6 de janeiro de 2009

Do latim: a estrangeira.

A menina suja e despenteada estava parada entre a calçada e o portão da casa como se ambos já pertencessem a ela. Aparentemente vizinha da parede azul que chamou a sua atenção, ela queria convencer sua imaginação de que o que havia além do muro era bonito e interessante. Já estava ali há muito tempo. Não podiam saber os que acabavam de chegar no carro que ela devorava com os olhos, mas o enorme sorriso de satisfação ao ver alguém finalmente chegando foi quem a dedurou. Lambuzada de sorvete nas mãos e terra nos pés, exibia o sorriso honesto e desdentado a que se referiu Mario Quintana, mesmo que não fizesse uma vaga idéia de quem ele fosse. Velhinho, para ela, só seu avô, que certamente arrancava os cabelos à sua procura. Mal chegaram as pessoas por quem ela esperava e ela já partiu em busca de seu pequeno objetivo.
As crianças são cheias de pequenas metas, a serem cumpridas com o empenho de um navegador a procurar por novas terras. Uma volta no quarteirão calçando patins ganha conotação épica: as crianças constroem diariamente, com suas espadas, cavalos e armaduras de mentira, suas pequenas Ilíadas. Quando querem, trocam o cenário: onde estava a terra, aparece o céu, o cavalo vira tapete e a armadura, um chapéu pontudo com plumas coloridas, engraçado ou intimidante.

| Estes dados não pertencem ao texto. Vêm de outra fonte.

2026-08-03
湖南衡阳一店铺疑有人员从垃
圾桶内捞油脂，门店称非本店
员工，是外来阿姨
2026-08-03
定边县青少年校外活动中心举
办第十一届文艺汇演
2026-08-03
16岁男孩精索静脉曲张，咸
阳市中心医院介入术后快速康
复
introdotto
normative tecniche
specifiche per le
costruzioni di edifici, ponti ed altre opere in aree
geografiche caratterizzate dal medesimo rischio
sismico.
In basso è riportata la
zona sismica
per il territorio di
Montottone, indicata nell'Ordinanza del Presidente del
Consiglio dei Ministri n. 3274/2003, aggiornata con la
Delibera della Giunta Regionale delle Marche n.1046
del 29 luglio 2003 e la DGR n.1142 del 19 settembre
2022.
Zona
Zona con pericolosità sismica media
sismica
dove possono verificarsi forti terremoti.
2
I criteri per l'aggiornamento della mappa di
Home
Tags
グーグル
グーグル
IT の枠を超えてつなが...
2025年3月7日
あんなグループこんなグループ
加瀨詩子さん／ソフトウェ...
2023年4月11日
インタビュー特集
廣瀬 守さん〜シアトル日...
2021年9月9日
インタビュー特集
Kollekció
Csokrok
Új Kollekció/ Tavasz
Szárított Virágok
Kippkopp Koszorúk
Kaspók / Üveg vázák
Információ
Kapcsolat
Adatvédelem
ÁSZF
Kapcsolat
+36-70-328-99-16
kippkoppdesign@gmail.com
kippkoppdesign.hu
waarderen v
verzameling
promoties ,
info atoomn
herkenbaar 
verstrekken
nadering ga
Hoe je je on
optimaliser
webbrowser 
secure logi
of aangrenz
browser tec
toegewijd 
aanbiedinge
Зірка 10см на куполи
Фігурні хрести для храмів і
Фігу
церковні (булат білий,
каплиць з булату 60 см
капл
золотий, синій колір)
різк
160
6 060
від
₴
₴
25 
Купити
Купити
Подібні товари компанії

A menina falava, sem parar para reparar no que estava dizendo. Sabia que fazia sentido na sua cabeça e não precisava pensar mais sobre isso. As palavras desobedientes pulavam da boca na maior das boas intenções, queriam inocentemente expressar toda a euforia que cabia naqueles aproximados um metro e nove centímetros de pura inocência. "Bárbara, mas meus amigos me chamam de Barba". Ela se antecipava nas suas falas, sem muita articulação, comendo algumas sílabas, e recuperando-as com uma pausa e uma tomada de fôlego. Continuava, destemida, despreocupada, desembestada, a esbanjar seu léxico infantil. Os interlocutores, pobres adultos que nem se sabiam como tais, ouviam a tudo com admiração e certo espanto - como é que a infância de repente se tornou essa vontade de querer adiantar as coisas? - , respondendo como podiam às inúmeras interrogações que vinham de Barba e deles mesmos. "Posso ver a piscina? Posso ver tudo? Posso?". Ela nem se importava em ser atendida ou não, queria apenas falar. Nem sequer esperava pela resposta: dizia alguma coisa e já ia andando, pequeninamente insolente, acelerada, à frente dos três interlocutores que não conseguiam acompanhá-la. Sob uma chuva de especulações e curiosidades dos adultos, o corpinho de Barba saltitava pela casa, certamente lançando mão do plano de invasão que traçou mentalmente enquanto desenhava a rabiscos tortos a planta da casa. As justificativas sobre a impossibilidade de nadar na água cheia de bactérias da piscina ou as recomendações sobre avisar a mãe que estava ali passavam despercebidas. Só respondia a trivialidades como "quem penteou o seu cabelo?" ou "quantos anos você tem?". O ambiente desconhecido a ser desbravado era seu novo brinquedo.
Acabou explorando o corredor, a escada, os arbustos, o cachorro e a água levemente esverdeada da piscina, embora não tenha visto de fato nenhuma dessas coisas. Seus olhos brilhavam como quem olha para um castelo e seus milhares de mistérios. Saiu cheia de si, ostentando o troféu invisível de mais um de seus pequenos combates. Mal reparou nas portas que levavam a novos espaços desconhecidos: estava fortemente convencida de aquilo era tudo. Despediu-se apressada, ocupando-se em apontar seu barquinho e remo para outra direção.